Thursday

The Tactical Nanny

OPINION
Hi, I have been a nanny for awhile now, on my 3rd family, plus have years of other experience with children of all ages including short term nannying (e.g. when the parents are away for a wedding/business trip/romantic getaway). In my current family, where I have been for 5 months now, as a live in, are 2 boys aged 9 and 7. The first 2 months were hard - the family had just moved to a foreign country and were still living temporarily while they waited for their house to be ready but after a month or so I felt like there was starting to be a bond between the kids and I. Things really improved when we moved into the house and everyone had a bit more space, the boys were settled in school and everything was more comfortable for everyone.

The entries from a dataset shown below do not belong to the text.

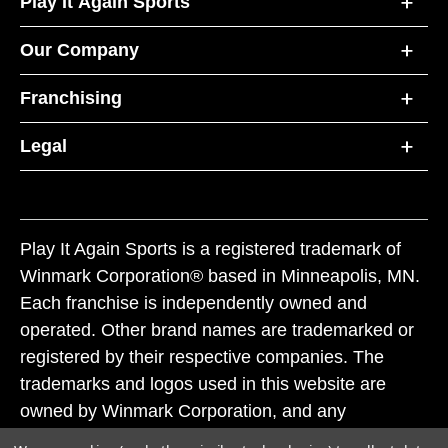
Play It Again Sports
Our Company
Franchising
Legal
Play It Again Sports is a registered trademark of
Winmark Corporation® based in Minneapolis, MN.
Each franchise is independently owned and
operated. Other brand names are trademarked or
registered by their respective companies. The
trademarks and logos used in this website are
owned by Winmark Corporation, and any
unauthorized use of these trademarks by others is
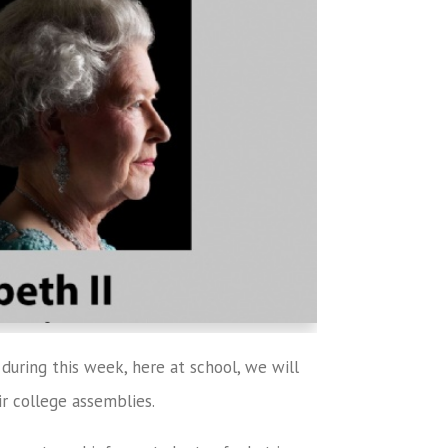
during this week, here at school, we will
ir college assemblies.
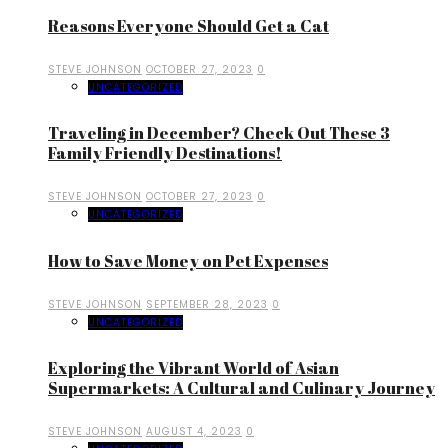
Reasons Everyone Should Get a Cat
STEVE JOHNSON
OCTOBER 27, 2023
0
UNCATEGORIZED
Traveling in December? Check Out These 3
Family Friendly Destinations!
STEVE JOHNSON
OCTOBER 27, 2023
0
UNCATEGORIZED
How to Save Money on Pet Expenses
STEVE JOHNSON
SEPTEMBER 28, 2023
0
UNCATEGORIZED
Exploring the Vibrant World of Asian
Supermarkets: A Cultural and Culinary Journey
STEVE JOHNSON
AUGUST 4, 2023
0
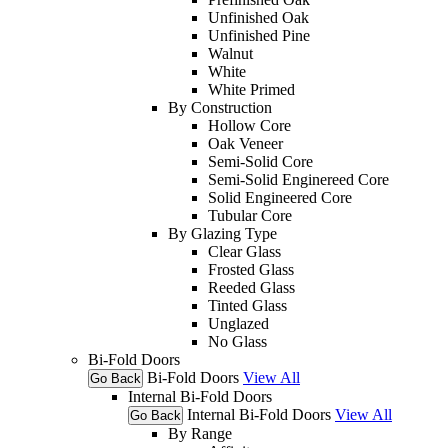
Unfinished Oak
Unfinished Pine
Walnut
White
White Primed
By Construction
Hollow Core
Oak Veneer
Semi-Solid Core
Semi-Solid Enginereed Core
Solid Engineered Core
Tubular Core
By Glazing Type
Clear Glass
Frosted Glass
Reeded Glass
Tinted Glass
Unglazed
No Glass
Bi-Fold Doors
Bi-Fold Doors
View All
Go Back
Internal Bi-Fold Doors
Internal Bi-Fold Doors
View All
Go Back
By Range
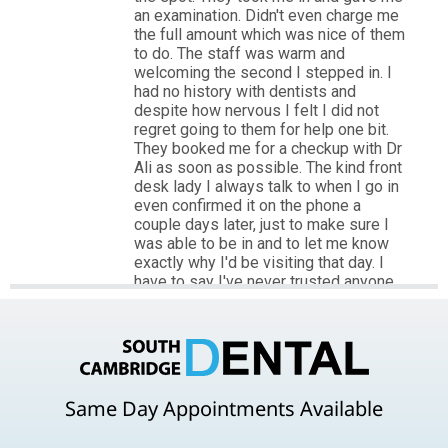
Same Day Appointments Available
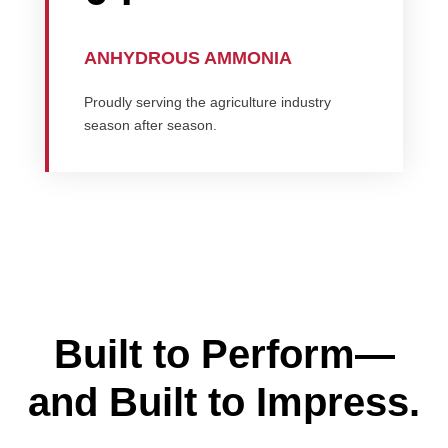
ANHYDROUS AMMONIA
Proudly serving the agriculture industry
season after season.
Built to Perform—
and Built to Impress.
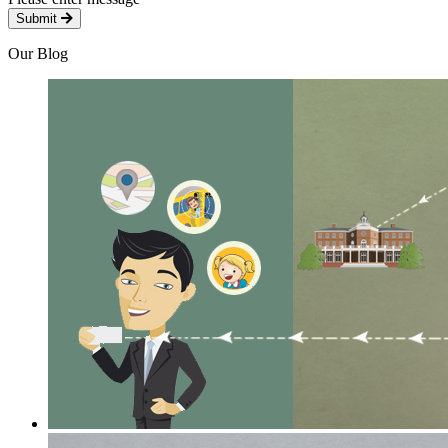
Submit
Our Blog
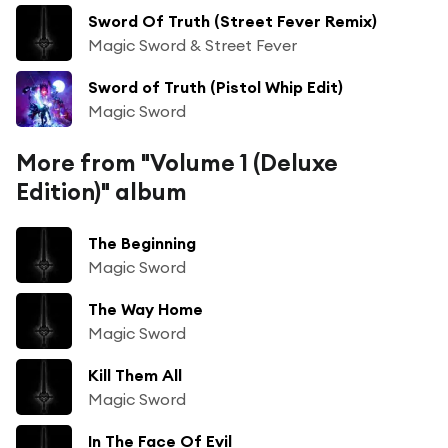
Sword Of Truth (Street Fever Remix)
Magic Sword & Street Fever
Sword of Truth (Pistol Whip Edit)
Magic Sword
More from "Volume 1 (Deluxe
Edition)" album
The Beginning
Magic Sword
The Way Home
Magic Sword
Kill Them All
Magic Sword
In The Face Of Evil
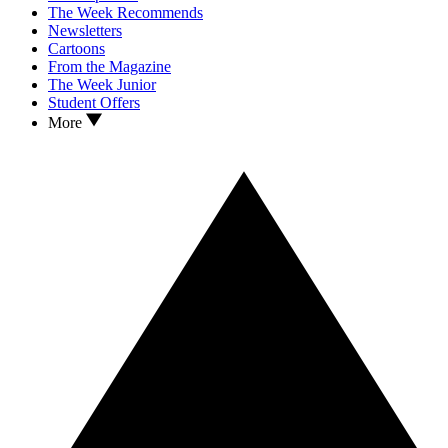
The Week Recommends
Newsletters
Cartoons
From the Magazine
The Week Junior
Student Offers
More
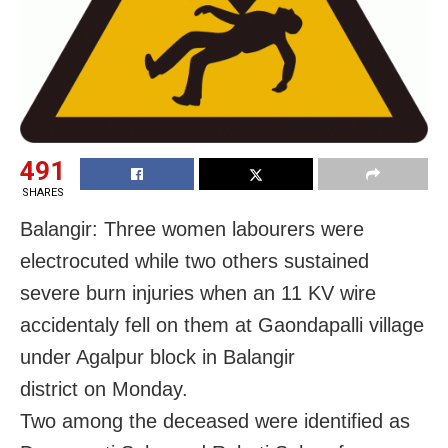
491
SHARES
Balangir: Three women labourers were
electrocuted while two others sustained
severe burn injuries when an 11 KV wire
accidentaly fell on them at Gaondapalli village
under Agalpur block in Balangir
district on Monday.
Two among the deceased were identified as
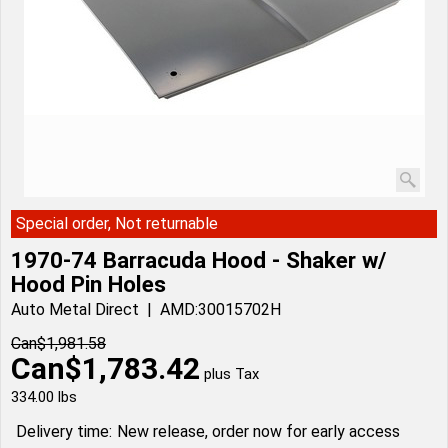
Special order, Not returnable
1970-74 Barracuda Hood - Shaker w/
Hood Pin Holes
Auto Metal Direct
AMD:30015702H
Can$
1,981.58
Can$
1,783.42
plus Tax
334.00
lbs
Delivery time:
New release, order now for early access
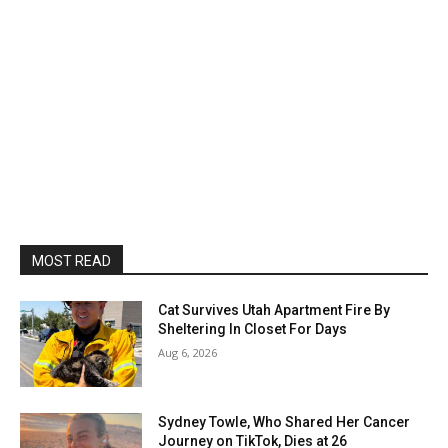
MOST READ
Cat Survives Utah Apartment Fire By
Sheltering In Closet For Days
Aug 6, 2026
Sydney Towle, Who Shared Her Cancer
Journey on TikTok, Dies at 26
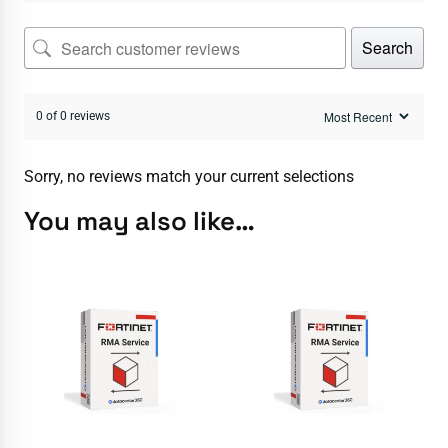
Search
0 of 0 reviews
Sorry, no reviews match your current selections
You may also like…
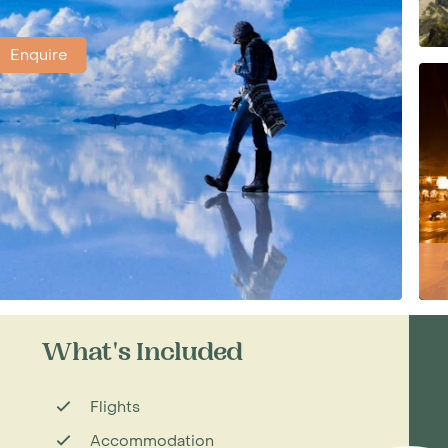
Enquire
What's Included
Flights
Accommodation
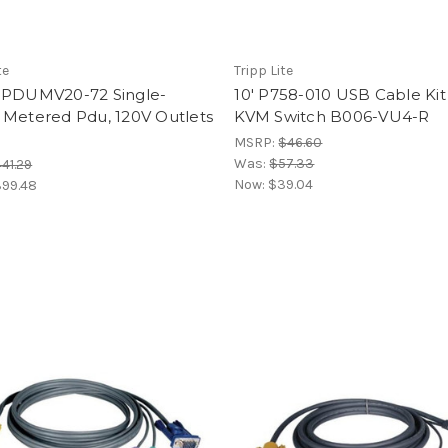
te
Tripp Lite
 PDUMV20-72 Single-
10' P758-010 USB Cable Kit
 Metered Pdu, 120V Outlets
KVM Switch B006-VU4-R
MSRP:
$46.60
Was:
$57.33
41.29
Now:
$39.04
99.48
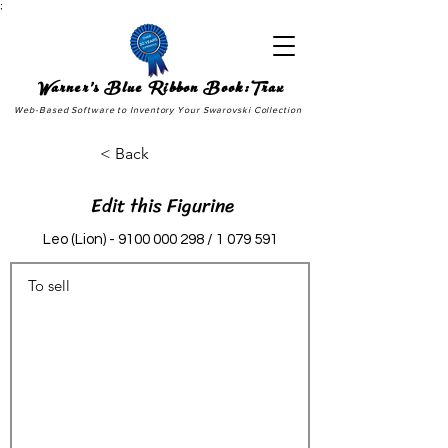
;
Warner's Blue Ribbon Book:Trax
Web-Based Software to Inventory Your Swarovski Collection
< Back
Edit this Figurine
Leo (Lion) -
9100 000 298
/
1 079 591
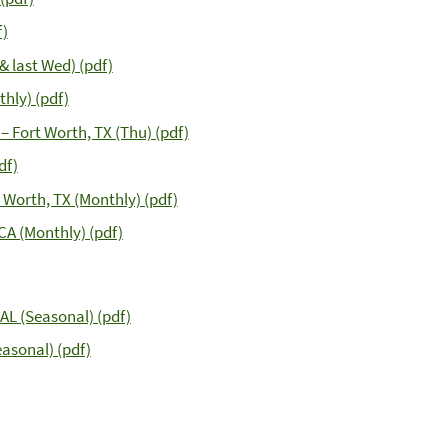
f)
& last Wed) (pdf)
hly) (pdf)
– Fort Worth, TX (Thu) (pdf)
df)
 Worth, TX (Monthly) (pdf)
CA (Monthly) (pdf)
AL (Seasonal) (pdf)
easonal) (pdf)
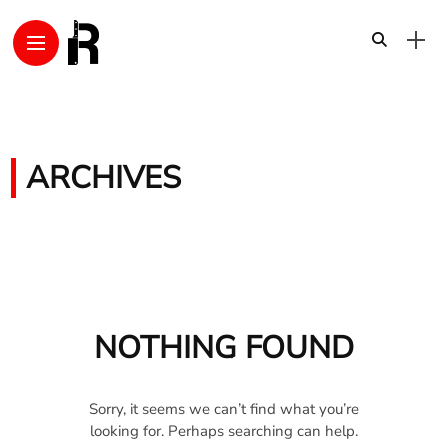
ARCHIVES
NOTHING FOUND
Sorry, it seems we can’t find what you’re
looking for. Perhaps searching can help.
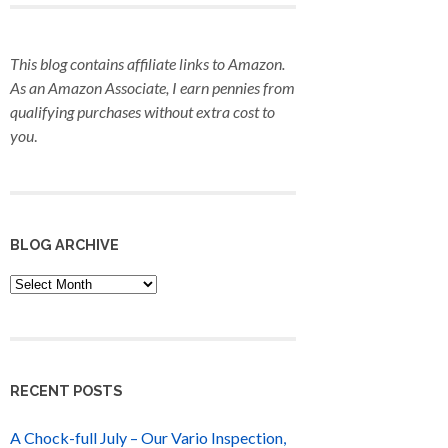
This blog contains affiliate links to Amazon.
As an Amazon Associate, I earn pennies from
qualifying purchases
without extra cost to
you
.
BLOG ARCHIVE
Blog
Archive
RECENT POSTS
A Chock-full July – Our Vario Inspection,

However, the last few weeks the 9 year old has been becoming steadily more disrespectful and downright rude towards me. He regularly criticizes my language skills in front of his native speaking friends (although I'm a certified speaker and 99% of native speakers don't even pick up that I'm not from here) and anything of mine he sees around the house - always little things when his mother is there, so she won't notice but as soon as she's gone it gets much worse. The last few days he won't even look me in the eyes and only speaks to me when his mother forces him to. There have not been any out of the ordinary incidents and I'm not sure what has brought on this behaviour but it's really taking its toll.

I've tried several different tactics - ignoring bad behaviour and rewarding good, being nice, discussing his behaviour, time outs, removal of privileges, but nothing seems to work. I know his parents have spoken to him several times about it but that has also done nothing. I was thinking maybe he's hitting puberty and starting to think he's too old/cool for a nanny and I tried to be more like a friend from the start than another parent type figure, because that's what the mother said he'd respond to best but that didn't work either. I really am wondering if it's even worth keeping this job. I would love any kind of advice because I'm really at the end of my nerves with this. - Anonymous

3 comments:

Nanny loves what she does said...

I would not worry about him. The move, new surroundings, making new friends, the stress of becoming a pre-teen. He needs to pick on someone and unfortunately, his main caregiver is going to get the blunt end of it. Have a nice talk with him alone- maybe out to lunch, a favorite place that he likes to go. Just the two of you. Be prepared for the other child. Maybe some one-on-one time( you and the 9 year old) is what you need. To start him trusting you and able to start talking and speaking with you.

MissMannah said...

This is completely normal behavior for his age. Just wait, it will get worse. My nephew is 14 and over the past 5 years he has become more and more sullen. Nothing his mother does is right and he is always rolling his eyes at her and making fun of her. I don't approve of this kind of behavior but it isn't my place to say anything. However, you can say something to this boy, like "When you say this and that it really hurts my feelings." And then just walk away. If he gets really disruptive or abusive you can start taking away privileges but stop the time outs. he is way too old for that.

dana said...

Is your charge truly adjusting well? Sometimes a big move such as what the family went through can be hard on a child. They may seem ok at first but if he isn't making friends, or missing his old ones, it's probably upsetting him and he's acting out. This is new behavior he's exhibiting and recent to the changes in his life. If you could sit him down privately and ask him if something is troubling him, maybe he would open up. It's unlikely something chemical because I think you would have had signs of it before now. I hope you find out what's bothering this child and work out some kind of resolution. Good luck, OP. Please update us soon and let us know how the both of you are doing.